#### EXERCISE BRIEF
Every entry below should be returned exactly as it appears, with pictures left out.

#### RECORDS TO PROCESS
((

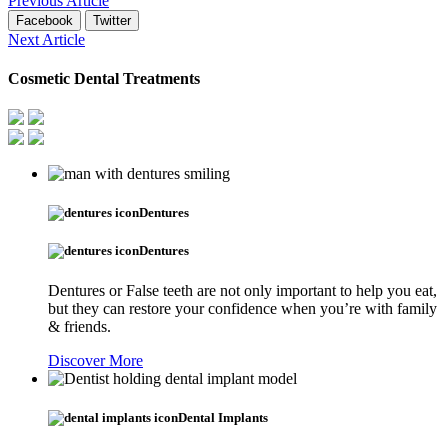
Previous Article
Facebook
Twitter
Next Article
Cosmetic Dental Treatments
Dentures
Dentures
Dentures or False teeth are not only important to help you eat,
but they can restore your confidence when you’re with family
& friends.
Discover More
Dental Implants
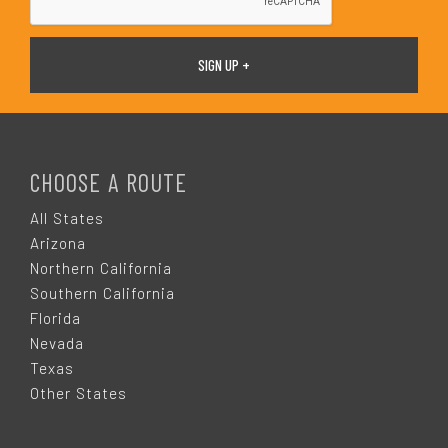
F
O
CHOOSE A ROUTE
O
All States
Arizona
T
Northern California
Southern California
E
Florida
Nevada
R
Texas
Other States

))

#### PROBLEM SOLUTION
Previous Article
Facebook
Twitter
Next Article
Cosmetic Dental Treatments
Dentures
Dentures
Dentures or False teeth are not only important to help you eat,
but they can restore your confidence when you’re with family
& friends.
Discover More
Dental Implants
F
O
CHOOSE A ROUTE
O
All States
Arizona
T
Northern California
Southern California
E
Florida
Nevada
R
Texas
Other States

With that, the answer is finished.